CKD Prevalence Among Patients With and Without Type 2 Diabetes: Regional Differences in the United States

2021 
ABSTRACT Rationale and Objective Regional variation of chronic kidney disease (CKD) in patients with or without type 2 diabetes mellitus (T2DM) is not well characterized. Study Design Spatial and temporal comparative analysis. Setting and Participants Used MarketScan® databases to identify patients in the US with CKD overall and subgroups with and without T2DM. Outcomes Spatial patterns in CKD prevalence by year, regional clusters of CKD between years, and characteristics of patients in high-prevalence states. Analytical Approach Geo-mapping was used to visualize state-level data for CKD prevalence generated from 2013 to 2018. We used univariate LISA to evaluate geographic differences in prevalence, differential LISA for the change of CKD over time, and chi-square to identify patient characteristics in the top 20th percentile states for prevalence of CKD. Results In univariate LISA, low-low clusters, where a state has low CKD prevalence and the surrounding states have below average CKD prevalence, were observed in the northwest throughout the study period regardless of T2DM status, indicating consistently low prevalence of CKD clustered in these areas.
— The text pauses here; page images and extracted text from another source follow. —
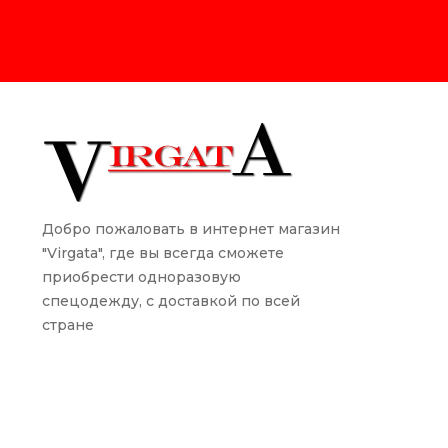
Добро пожаловать в интернет магазин
"Virgata", где вы всегда сможете
приобрести одноразовую
спецодежду, с доставкой по всей
стране
Принимаем к оплате:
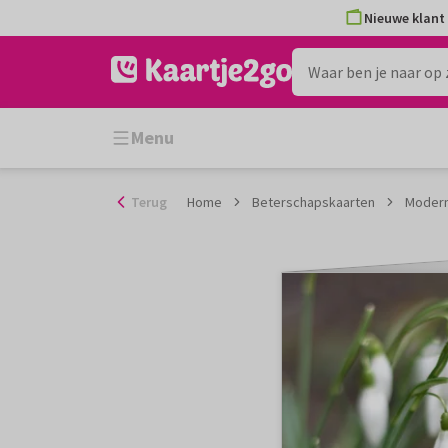
Ga
Nieuwe klant 
naar
de
inhoud
Menu
Terug
Home
Beterschapskaarten
Modern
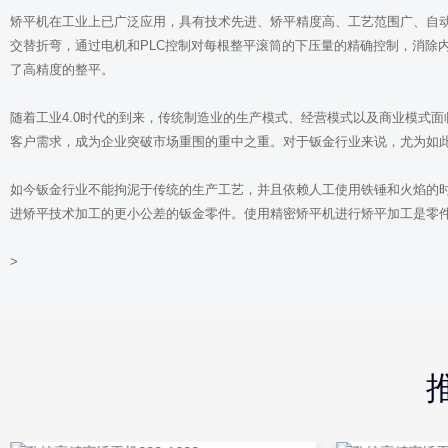
矫平机在工业上已广泛应用，具有技术先进、矫平精度高、工艺范围广、自
交替折弯，通过电机和PLC控制对每根整平滚筒的下压量的精确控制，消除
了高精度的整平。
随着工业4.0时代的到来，传统制造业的生产模式、经营模式以及商业模式
客户需求，成为企业突破市场重围的重中之重。对于钣金行业来说，尤为如
如今钣金行业不能拘泥于传统的生产工艺，并且依赖人工使用铁锤和火焰的
进矫平技术加工的更小公差的钣金零件。使用精密矫平机进行矫平加工是零
>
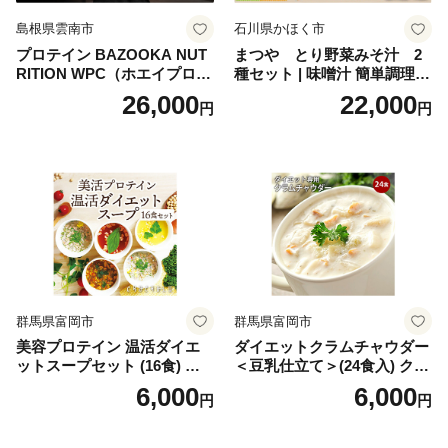
島根県雲南市
石川県かほく市
プロテイン BAZOOKA NUT
まつや とり野菜みそ汁 2
RITION WPC（ホエイプロテ
種セット | 味噌汁 簡単調理
イン）＜プレーン＞ 900g｜
お味噌 おみそ みそ とり野菜
26,000
22,000
円
円
バズーカ岡田監修・植物由来
時短料理 時短ごはん ご当地
の甘味料使用・国内製造 島
フリーズドライ
根県雲南市/株式会社アルプ
ロン [AIEN005]
群馬県富岡市
群馬県富岡市
美容プロテイン 温活ダイエ
ダイエットクラムチャウダー
ットスープセット (16食) 小
＜豆乳仕立て＞(24食入) クラ
分け スープ 食べ比べ セット
ムチャウダー 豆乳 ダイエッ
6,000
6,000
円
円
詰合せ クラムチャウダー チ
ト スープ プロテイン たんぱ
ゲ コーン ポタージュ トマト
く質 食物繊維 食品 F20E-799
温活 ダイエット 美容 プロテ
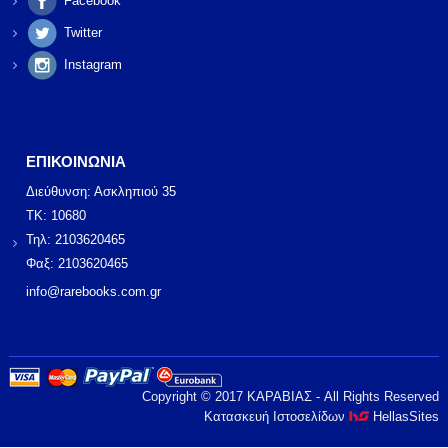
Facebook
Twitter
Instagram
ΕΠΙΚΟΙΝΩΝΙΑ
Διεύθυνση: Ασκληπιού 35
ΤΚ: 10680
Τηλ: 2103620465
Φαξ: 2103620465
info@rarebooks.com.gr
Copyright © 2017 ΚΑΡΑΒΙΑΣ - All Rights Reserved
Κατασκευή Ιστοσελίδων
HellasSites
High-high clusters were observed, regardless of T2DM status, in the southeast in more recent years, suggesting increased CKD prevalence in this region. Limitations Healthcare insurance enrollment may not be representative of the US; estimates were based on claims data that likely underestimated the true prevalence. Conclusion Geographical disparities in CKD prevalence appear increasingly magnified, with an increase in the Southeastern US. This increase is especially problematic given that patients with CKD in high-prevalence states experience a greater likelihood of chronic conditions than the rest of the US.